May 22, 2013
  • Some wonder if recent college protests are a blast from the past

    By Marlene Naanes

    Joan Wile ran in radical University of Chicago circles in the 1940s, later joined the anti-nuke movement and eventually tried to stop teenagers from signing selective service cards when draft registration was resurrected after Vietnam.

    Years later, local college students seem to be following in her footsteps — but for very different reasons.

    In the past few months students have taken over school buildings three times, demanding the removal of administrators, scholarships and access to school financial information.

    “I wish they were out protesting the war in Iraq and the war in Afghanistan,” said Wile, now a member of the Granny Peace Brigade. “During Vietnam when students took over universities it was about the war, it was important. It helped change policy.”

    Protesters at New York University in February and at the New School, which had takeovers in December and this month, have been showered with almost equal amounts of support, scorn and ridicule for their tactics and demands.
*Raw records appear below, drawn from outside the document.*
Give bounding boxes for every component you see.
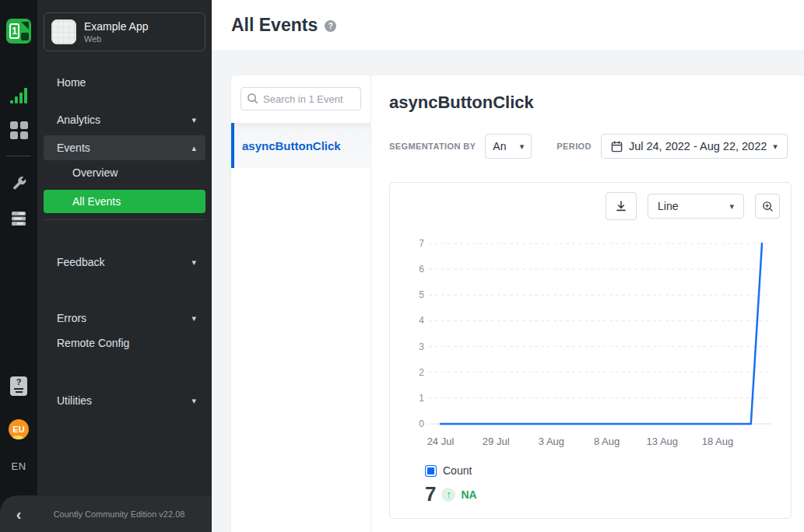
svg-text:18 Aug: 18 Aug [702,436,734,447]
chevron-down-icon: ▾ [191,313,196,324]
analytics-barchart-icon[interactable] [0,88,37,103]
app-selector[interactable]: Example App Web [44,12,205,51]
sidebar-item-events[interactable]: Events ▴ [44,135,205,160]
chevron-down-icon: ▾ [191,115,196,125]
sidebar-item-overview[interactable]: Overview [37,160,212,185]
all-events-card: asyncButtonClick asyncButtonClick SEGMEN… [231,75,804,532]
svg-text:5: 5 [419,289,424,300]
svg-text:13 Aug: 13 Aug [647,436,679,447]
chart-card: Line ▾ 0123456724 Jul29 Jul3 Aug8 Aug13 … [389,182,792,519]
sidebar-item-remote-config[interactable]: Remote Config [37,331,212,355]
line-chart[interactable]: 0123456724 Jul29 Jul3 Aug8 Aug13 Aug18 A… [396,222,785,455]
chart-zoom-button[interactable] [755,194,780,219]
chevron-up-icon: ▴ [191,143,196,153]
calendar-icon [611,141,623,152]
total-count-value: 7 [425,482,436,506]
app-icon [51,19,76,44]
legend-series-label: Count [443,464,472,477]
svg-text:24 Jul: 24 Jul [427,436,455,447]
trend-up-icon: ↑ [441,488,455,502]
content-area: asyncButtonClick asyncButtonClick SEGMEN… [212,50,804,532]
countly-logo-icon[interactable]: 1 [0,19,37,44]
sidebar-item-analytics[interactable]: Analytics ▾ [37,107,212,132]
help-icon[interactable]: ? [325,20,336,32]
collapse-sidebar-icon[interactable]: ‹ [0,506,37,522]
chevron-down-icon: ▾ [191,396,196,406]
segmentation-dropdown[interactable]: An ▾ [485,134,532,159]
svg-text:2: 2 [419,367,424,378]
icon-rail: 1 ? EU EN [0,0,37,532]
chevron-down-icon: ▾ [191,257,196,268]
chevron-down-icon: ▾ [520,142,525,152]
svg-text:6: 6 [419,264,424,275]
chevron-down-icon: ▾ [729,201,734,212]
sidebar-footer-bar: ‹ Countly Community Edition v22.08 [0,495,212,532]
version-text: Countly Community Edition v22.08 [37,509,212,519]
sidebar-item-home[interactable]: Home [37,70,212,95]
rail-divider [0,156,37,156]
svg-text:29 Jul: 29 Jul [483,436,510,447]
apps-grid-icon[interactable] [0,121,37,139]
period-label: PERIOD [556,142,592,151]
chart-legend: Count 7 ↑ NA [425,464,477,506]
help-guide-icon[interactable]: ? [0,376,37,396]
event-list-panel: asyncButtonClick [231,75,371,532]
app-platform: Web [84,34,149,44]
event-detail-panel: asyncButtonClick SEGMENTATION BY An ▾ PE… [371,75,804,532]
svg-text:4: 4 [419,315,424,326]
zoom-in-icon [762,201,774,212]
event-title: asyncButtonClick [389,93,792,113]
search-icon [247,93,258,104]
legend-count-checkbox[interactable] [425,465,437,477]
svg-text:1: 1 [419,393,424,404]
sidebar: Example App Web Home Analytics ▾ Events … [37,0,212,532]
svg-text:3: 3 [419,341,424,352]
svg-text:7: 7 [419,238,424,249]
event-search-input[interactable] [240,87,361,110]
database-servers-icon[interactable] [0,209,37,228]
sidebar-divider [44,219,205,220]
segmentation-label: SEGMENTATION BY [389,142,476,151]
svg-text:8 Aug: 8 Aug [594,436,620,447]
page-title: All Events [231,15,318,36]
sidebar-item-all-events[interactable]: All Events [44,190,205,213]
sidebar-item-utilities[interactable]: Utilities ▾ [37,388,212,413]
svg-text:0: 0 [419,418,424,429]
sidebar-item-feedback[interactable]: Feedback ▾ [37,250,212,275]
chevron-down-icon: ▾ [773,142,778,152]
download-icon [615,200,627,212]
user-avatar[interactable]: EU [0,419,37,439]
download-chart-button[interactable] [606,192,637,220]
event-list-item-selected[interactable]: asyncButtonClick [231,123,370,168]
date-range-picker[interactable]: Jul 24, 2022 - Aug 22, 2022 ▾ [601,134,788,159]
app-name: Example App [84,20,149,33]
chart-type-dropdown[interactable]: Line ▾ [648,194,744,219]
wrench-icon[interactable] [0,174,37,191]
page-header: All Events ? [212,0,804,50]
language-selector[interactable]: EN [0,460,37,472]
svg-text:3 Aug: 3 Aug [539,436,564,447]
sidebar-item-errors[interactable]: Errors ▾ [37,306,212,331]
trend-change-value: NA [461,488,476,501]
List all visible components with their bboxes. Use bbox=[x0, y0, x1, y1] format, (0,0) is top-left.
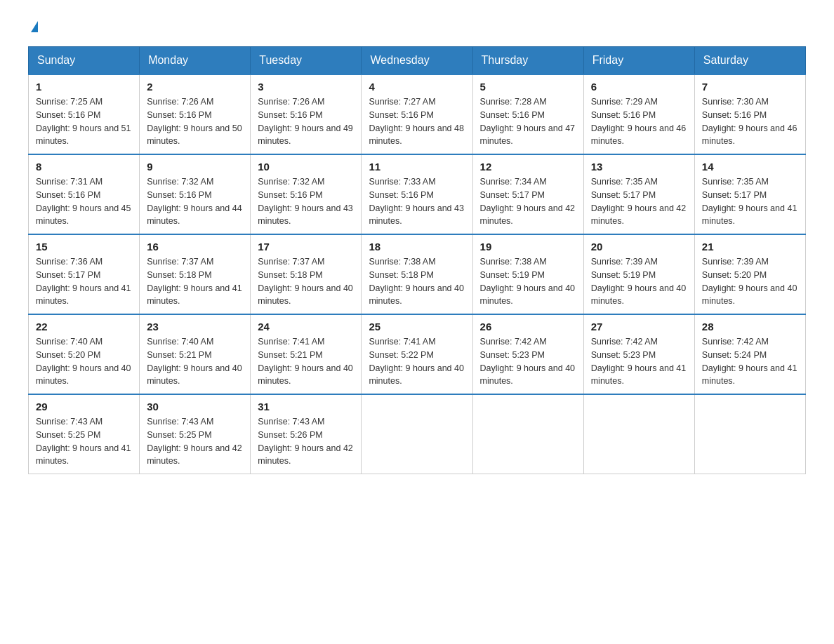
day-number: 22 bbox=[36, 321, 132, 333]
calendar-cell: 25 Sunrise: 7:41 AMSunset: 5:22 PMDaylig… bbox=[362, 314, 472, 394]
calendar-cell: 27 Sunrise: 7:42 AMSunset: 5:23 PMDaylig… bbox=[583, 314, 694, 394]
day-number: 26 bbox=[480, 321, 576, 333]
calendar-cell bbox=[362, 394, 472, 474]
calendar-cell: 8 Sunrise: 7:31 AMSunset: 5:16 PMDayligh… bbox=[29, 154, 140, 234]
calendar-cell: 5 Sunrise: 7:28 AMSunset: 5:16 PMDayligh… bbox=[472, 74, 583, 154]
calendar-cell: 23 Sunrise: 7:40 AMSunset: 5:21 PMDaylig… bbox=[140, 314, 251, 394]
calendar-cell: 21 Sunrise: 7:39 AMSunset: 5:20 PMDaylig… bbox=[694, 234, 805, 314]
day-number: 21 bbox=[702, 241, 798, 253]
day-info: Sunrise: 7:40 AMSunset: 5:20 PMDaylight:… bbox=[36, 337, 131, 386]
day-info: Sunrise: 7:42 AMSunset: 5:23 PMDaylight:… bbox=[591, 337, 687, 386]
day-number: 31 bbox=[258, 401, 354, 412]
day-number: 15 bbox=[36, 241, 132, 253]
calendar-cell: 1 Sunrise: 7:25 AMSunset: 5:16 PMDayligh… bbox=[29, 74, 140, 154]
calendar-cell: 10 Sunrise: 7:32 AMSunset: 5:16 PMDaylig… bbox=[251, 154, 362, 234]
calendar-cell: 28 Sunrise: 7:42 AMSunset: 5:24 PMDaylig… bbox=[694, 314, 805, 394]
day-number: 19 bbox=[480, 241, 576, 253]
weekday-header-wednesday: Wednesday bbox=[362, 47, 472, 75]
weekday-header-friday: Friday bbox=[583, 47, 694, 75]
day-info: Sunrise: 7:34 AMSunset: 5:17 PMDaylight:… bbox=[480, 177, 576, 226]
weekday-header-row: SundayMondayTuesdayWednesdayThursdayFrid… bbox=[29, 47, 806, 75]
day-info: Sunrise: 7:29 AMSunset: 5:16 PMDaylight:… bbox=[591, 97, 687, 146]
day-info: Sunrise: 7:31 AMSunset: 5:16 PMDaylight:… bbox=[36, 177, 131, 226]
calendar-cell: 17 Sunrise: 7:37 AMSunset: 5:18 PMDaylig… bbox=[251, 234, 362, 314]
day-number: 7 bbox=[702, 81, 798, 93]
weekday-header-sunday: Sunday bbox=[29, 47, 140, 75]
weekday-header-monday: Monday bbox=[140, 47, 251, 75]
calendar-week-2: 8 Sunrise: 7:31 AMSunset: 5:16 PMDayligh… bbox=[29, 154, 806, 234]
day-number: 25 bbox=[369, 321, 465, 333]
day-info: Sunrise: 7:33 AMSunset: 5:16 PMDaylight:… bbox=[369, 177, 464, 226]
day-number: 5 bbox=[480, 81, 576, 93]
day-number: 2 bbox=[147, 81, 243, 93]
day-info: Sunrise: 7:35 AMSunset: 5:17 PMDaylight:… bbox=[702, 177, 797, 226]
day-info: Sunrise: 7:43 AMSunset: 5:26 PMDaylight:… bbox=[258, 417, 353, 466]
day-info: Sunrise: 7:35 AMSunset: 5:17 PMDaylight:… bbox=[591, 177, 687, 226]
day-number: 28 bbox=[702, 321, 798, 333]
calendar-cell: 2 Sunrise: 7:26 AMSunset: 5:16 PMDayligh… bbox=[140, 74, 251, 154]
calendar-week-1: 1 Sunrise: 7:25 AMSunset: 5:16 PMDayligh… bbox=[29, 74, 806, 154]
day-number: 6 bbox=[591, 81, 687, 93]
day-number: 29 bbox=[36, 401, 132, 412]
calendar-cell: 18 Sunrise: 7:38 AMSunset: 5:18 PMDaylig… bbox=[362, 234, 472, 314]
calendar-cell: 16 Sunrise: 7:37 AMSunset: 5:18 PMDaylig… bbox=[140, 234, 251, 314]
calendar-cell: 13 Sunrise: 7:35 AMSunset: 5:17 PMDaylig… bbox=[583, 154, 694, 234]
day-number: 11 bbox=[369, 161, 465, 173]
page-header bbox=[28, 21, 806, 32]
day-number: 13 bbox=[591, 161, 687, 173]
day-info: Sunrise: 7:38 AMSunset: 5:19 PMDaylight:… bbox=[480, 257, 576, 306]
weekday-header-tuesday: Tuesday bbox=[251, 47, 362, 75]
calendar-cell bbox=[694, 394, 805, 474]
calendar-cell: 4 Sunrise: 7:27 AMSunset: 5:16 PMDayligh… bbox=[362, 74, 472, 154]
calendar-cell: 15 Sunrise: 7:36 AMSunset: 5:17 PMDaylig… bbox=[29, 234, 140, 314]
calendar-cell: 12 Sunrise: 7:34 AMSunset: 5:17 PMDaylig… bbox=[472, 154, 583, 234]
calendar-week-3: 15 Sunrise: 7:36 AMSunset: 5:17 PMDaylig… bbox=[29, 234, 806, 314]
day-info: Sunrise: 7:25 AMSunset: 5:16 PMDaylight:… bbox=[36, 97, 131, 146]
day-info: Sunrise: 7:42 AMSunset: 5:23 PMDaylight:… bbox=[480, 337, 576, 386]
day-info: Sunrise: 7:27 AMSunset: 5:16 PMDaylight:… bbox=[369, 97, 464, 146]
calendar-cell: 20 Sunrise: 7:39 AMSunset: 5:19 PMDaylig… bbox=[583, 234, 694, 314]
day-number: 30 bbox=[147, 401, 243, 412]
calendar-cell: 30 Sunrise: 7:43 AMSunset: 5:25 PMDaylig… bbox=[140, 394, 251, 474]
day-number: 16 bbox=[147, 241, 243, 253]
day-number: 12 bbox=[480, 161, 576, 173]
day-number: 14 bbox=[702, 161, 798, 173]
calendar-cell: 26 Sunrise: 7:42 AMSunset: 5:23 PMDaylig… bbox=[472, 314, 583, 394]
calendar-cell: 9 Sunrise: 7:32 AMSunset: 5:16 PMDayligh… bbox=[140, 154, 251, 234]
day-info: Sunrise: 7:40 AMSunset: 5:21 PMDaylight:… bbox=[147, 337, 242, 386]
day-info: Sunrise: 7:37 AMSunset: 5:18 PMDaylight:… bbox=[258, 257, 353, 306]
calendar-week-4: 22 Sunrise: 7:40 AMSunset: 5:20 PMDaylig… bbox=[29, 314, 806, 394]
day-info: Sunrise: 7:39 AMSunset: 5:19 PMDaylight:… bbox=[591, 257, 687, 306]
day-number: 17 bbox=[258, 241, 354, 253]
calendar-cell bbox=[472, 394, 583, 474]
calendar-week-5: 29 Sunrise: 7:43 AMSunset: 5:25 PMDaylig… bbox=[29, 394, 806, 474]
day-info: Sunrise: 7:39 AMSunset: 5:20 PMDaylight:… bbox=[702, 257, 797, 306]
logo-triangle-icon bbox=[31, 21, 38, 32]
calendar-cell: 19 Sunrise: 7:38 AMSunset: 5:19 PMDaylig… bbox=[472, 234, 583, 314]
day-info: Sunrise: 7:26 AMSunset: 5:16 PMDaylight:… bbox=[147, 97, 242, 146]
day-number: 18 bbox=[369, 241, 465, 253]
day-info: Sunrise: 7:30 AMSunset: 5:16 PMDaylight:… bbox=[702, 97, 797, 146]
logo bbox=[28, 21, 38, 32]
day-info: Sunrise: 7:43 AMSunset: 5:25 PMDaylight:… bbox=[147, 417, 242, 466]
day-number: 24 bbox=[258, 321, 354, 333]
day-number: 1 bbox=[36, 81, 132, 93]
day-info: Sunrise: 7:36 AMSunset: 5:17 PMDaylight:… bbox=[36, 257, 131, 306]
day-number: 20 bbox=[591, 241, 687, 253]
day-number: 4 bbox=[369, 81, 465, 93]
day-number: 9 bbox=[147, 161, 243, 173]
day-info: Sunrise: 7:28 AMSunset: 5:16 PMDaylight:… bbox=[480, 97, 576, 146]
calendar-cell: 22 Sunrise: 7:40 AMSunset: 5:20 PMDaylig… bbox=[29, 314, 140, 394]
calendar-cell: 7 Sunrise: 7:30 AMSunset: 5:16 PMDayligh… bbox=[694, 74, 805, 154]
day-number: 27 bbox=[591, 321, 687, 333]
day-info: Sunrise: 7:42 AMSunset: 5:24 PMDaylight:… bbox=[702, 337, 797, 386]
day-info: Sunrise: 7:41 AMSunset: 5:22 PMDaylight:… bbox=[369, 337, 464, 386]
day-info: Sunrise: 7:26 AMSunset: 5:16 PMDaylight:… bbox=[258, 97, 353, 146]
calendar-cell: 29 Sunrise: 7:43 AMSunset: 5:25 PMDaylig… bbox=[29, 394, 140, 474]
calendar-cell: 24 Sunrise: 7:41 AMSunset: 5:21 PMDaylig… bbox=[251, 314, 362, 394]
calendar-cell: 11 Sunrise: 7:33 AMSunset: 5:16 PMDaylig… bbox=[362, 154, 472, 234]
calendar-cell: 3 Sunrise: 7:26 AMSunset: 5:16 PMDayligh… bbox=[251, 74, 362, 154]
day-number: 10 bbox=[258, 161, 354, 173]
calendar-cell: 6 Sunrise: 7:29 AMSunset: 5:16 PMDayligh… bbox=[583, 74, 694, 154]
day-info: Sunrise: 7:43 AMSunset: 5:25 PMDaylight:… bbox=[36, 417, 131, 466]
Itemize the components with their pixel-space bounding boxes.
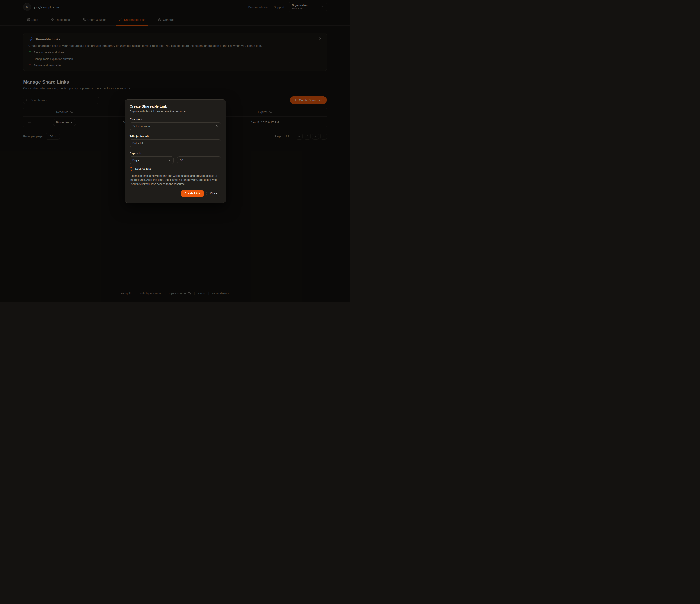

Some of the most leavened measure of the protests’ legitimacy came from veteran activists like Wile.Yotam Marom, 23, a student at the New School who took part in a December protest by occupying a cafeteria, said student activists are also involved in broader causes but also feel its important to change the world around you.

    “This is an area we can take responsibility for in an act to change it and the world outside of it,” he said.

    NYU students took over a cafeteria and presented a laundry list of demands in February, which included more transparency in the budget and scholarships for students from the Gaza Strip. Meanwhile, New School students have asked for the university president Bob Kerrey to be removed, among other demands. The December New School protest yielded some concessions from the school, but the one earlier this month only resulted in student arrests or suspensions.

    Many criticized whether the student demonstrators’ demands called for taking over a school building.

    “They have the right to protest but there are better ways to solve the problem,” said Sheldon Sucre, 24, a Manhattan Community College student. “Protesting like this should be a last resort.”

    However, the demonstrators said they had tried other methods and felt a more public act would get the attention their causes deserved. “Why am I paying $50,000 a year for a school that treats me like a number, that doesn’t let me know where my money is spent?” said Emily Stainkamp, 18, one of 18 NYU student protesters suspended. “There’s no reason not to want to improve your school.”